唖休という人柄も、異様な茶にも深い怪しさが渦巻いているように感じてしまう。友好的な少年に敵意は感じないが、味方という線を信用するには、早過ぎる。精鋭達は茶器を口には寄せられず、誰一人、振舞われた物の中身を啜ろうとしなかった。
「御心配には及びませんよ。茶に毒を盛ろうなど、利休の名と名誉に傷がつきます故」
相変わらず、心内がはっきりと覗けない唖休。彼と一緒にいる事で、気の迷いが生じてくる。
「海李。ちょっとだけ、味見してくれない?」
ライゼルが苦笑し、恐縮しながら頼んで
「はっ?ふざけんな!毒味役なんてまっぴらごめんだ!」
返事は勿論、否定そのものだった。
「やめなさい。人様の家で、みっともない」
千夜が、礼儀作法に反した2人を睨んで、居住まいを正す。忠勝も夕日も、遠慮がちに躊躇っていた時だった。

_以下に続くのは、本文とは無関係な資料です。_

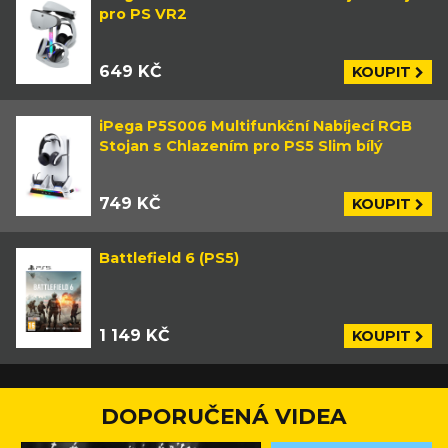
pro PS VR2
649 KČ
KOUPIT
iPega P5S006 Multifunkční Nabíjecí RGB
Stojan s Chlazením pro PS5 Slim bílý
749 KČ
KOUPIT
Battlefield 6 (PS5)
1 149 KČ
KOUPIT
DOPORUČENÁ VIDEA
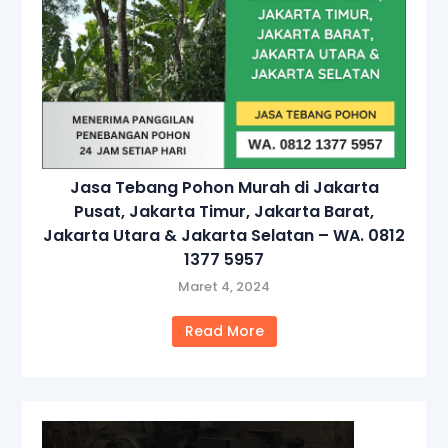
Jasa Tebang Pohon Murah di Jakarta
Pusat, Jakarta Timur, Jakarta Barat,
Jakarta Utara & Jakarta Selatan – WA. 0812
1377 5957
Maret 4, 2024
Read More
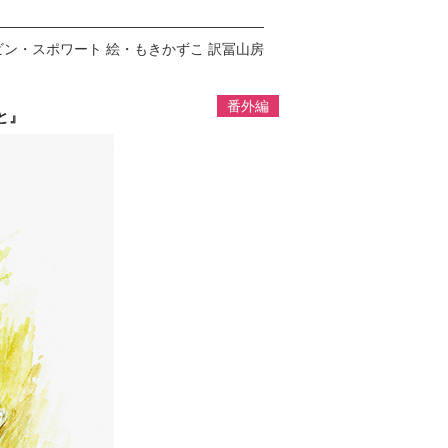
ビン・スポワート 絵・もきかずこ 訳冨山房
番外編
と』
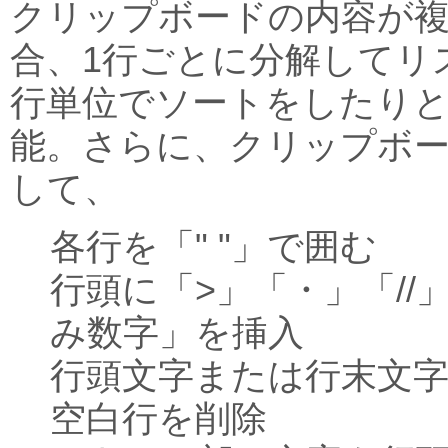
クリップボードの内容が
合、1行ごとに分解してリ
行単位でソートをしたり
能。さらに、クリップボ
して、
各行を「" "」で囲む
行頭に「>」「・」「//
み数字」を挿入
行頭文字または行末文
空白行を削除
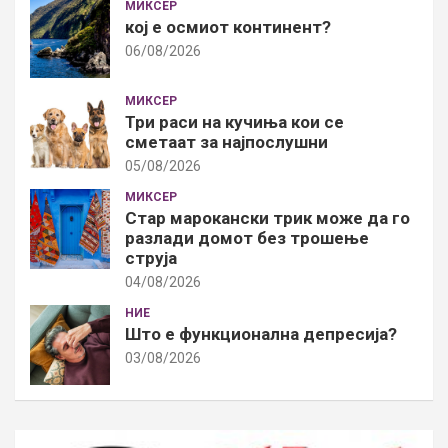
МИКСЕР
кој е осмиот континент?
06/08/2026
МИКСЕР
Три раси на кучиња кои се
сметаат за најпослушни
05/08/2026
МИКСЕР
Стар марокански трик може да го
разлади домот без трошење
струја
04/08/2026
НИЕ
Што е функционална депресија?
03/08/2026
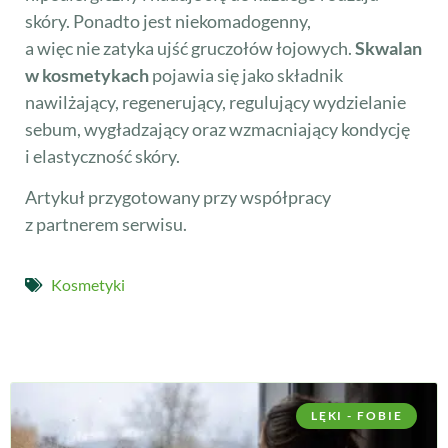
skóry. Ponadto jest niekomadogenny,
a więc nie zatyka ujść gruczołów łojowych.
Skwalan
w kosmetykach
pojawia się jako składnik
nawilżający, regenerujący, regulujący wydzielanie
sebum, wygładzający oraz wzmacniający kondycję
i elastyczność skóry.
Artykuł przygotowany przy współpracy
z partnerem serwisu.
Kosmetyki
LĘKI - FOBIE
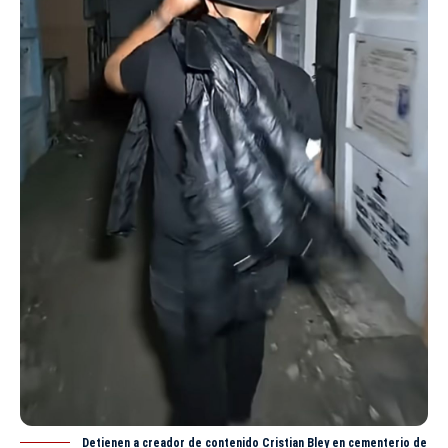
Detienen a creador de contenido Cristian Bley en cementerio de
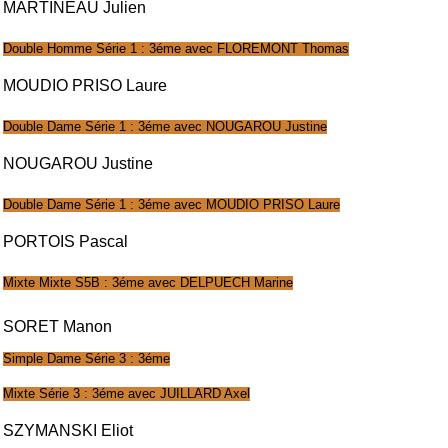
MARTINEAU Julien
Double Homme Série 1 : 3éme avec FLOREMONT Thomas
MOUDIO PRISO Laure
Double Dame Série 1 : 3éme avec NOUGAROU Justine
NOUGAROU Justine
Double Dame Série 1 : 3éme avec MOUDIO PRISO Laure
PORTOIS Pascal
Mixte Mixte S5B : 3éme avec DELPUECH Marine
SORET Manon
Simple Dame Série 3 : 3éme
Mixte Série 3 : 3éme avec JUILLARD Axel
SZYMANSKI Eliot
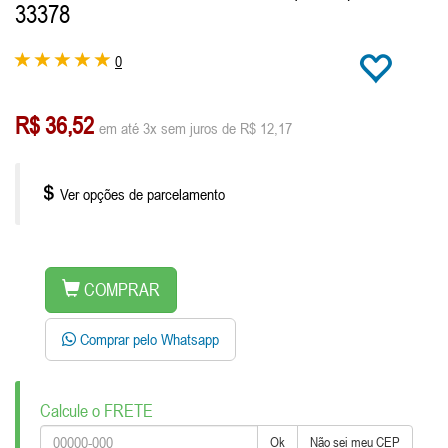
33378
0
R$ 36,52
em até 3x sem juros de R$ 12,17
Ver opções de parcelamento
COMPRAR
Comprar pelo Whatsapp
Calcule o FRETE
Ok
Não sei meu CEP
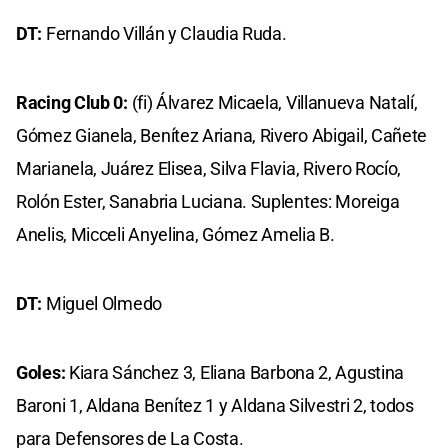
DT:
Fernando Villán y Claudia Ruda.
Racing Club 0:
(fi) Álvarez Micaela, Villanueva Natalí,
Gómez Gianela, Benítez Ariana, Rivero Abigail, Cañete
Marianela, Juárez Elisea, Silva Flavia, Rivero Rocío,
Rolón Ester, Sanabria Luciana. Suplentes: Moreiga
Anelis, Micceli Anyelina, Gómez Amelia B.
DT:
Miguel Olmedo
Goles:
Kiara Sánchez 3, Eliana Barbona 2, Agustina
Baroni 1, Aldana Benítez 1 y Aldana Silvestri 2, todos
para Defensores de La Costa.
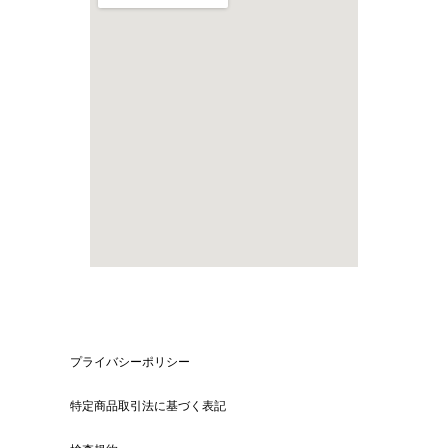
プライバシーポリシー
特定商品取引法に基づく表記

突如、鈴音が茶器の口縁をくわえ、唖休の茶を一気の飲み干したのだ。その行為には、その場にいた精鋭達の驚愕の視線を集めた。
「え。ちょ・・・・・・鈴音さん!?」
ファゼラルは、焦ったあまり、台詞をあやふやにして止めに入る仕草を取る。最初の一服を味わった鈴音は、茶器を膝の手間に置き、咳き込む事も苦しむ事もなく
「美味しい」
と、素直な感想を述べた。
「う、美味いのか?じゃあ、俺も飲むわ」
脅威の皆無を認識したゼイルもあっさりと、恐れを剥がし、茶を飲んだ。ひとまずは安堵し、全員が茶を口に含む。1人が1人が、味にお気に召した感想を述べる。
「味は、確かに緑茶ですが、明らかに茶葉以外に他にも、別の何かが加えられています」
夕日の舌は誤魔化しが効かず、即座に悟った。唖休は"よくぞ、見抜いてくれた"と言わんばかりの実に嬉しそうな表情で
「あなたは、味覚が鋭いのですね。仰る通り、このお茶に含まれる物こそ、是非ともあなた方、不知火にご提供したい"秘宝"なのです」
「「「・・・・・・え?」」」
精鋭達は息を合わせ、同じ声を上げる。想像の産物とは、大きく異なっていた秘宝の意外性に驚きを隠せなかった。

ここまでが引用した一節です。